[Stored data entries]
========

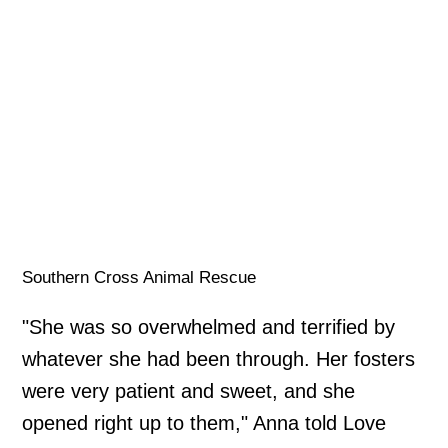
Southern Cross Animal Rescue
"She was so overwhelmed and terrified by
whatever she had been through. Her fosters
were very patient and sweet, and she
opened right up to them," Anna told Love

========

• [Required action]:
Output every entry exactly. Pictures stay out.

• [Completed exercise]:
Southern Cross Animal Rescue
"She was so overwhelmed and terrified by
whatever she had been through. Her fosters
were very patient and sweet, and she
opened right up to them," Anna told Love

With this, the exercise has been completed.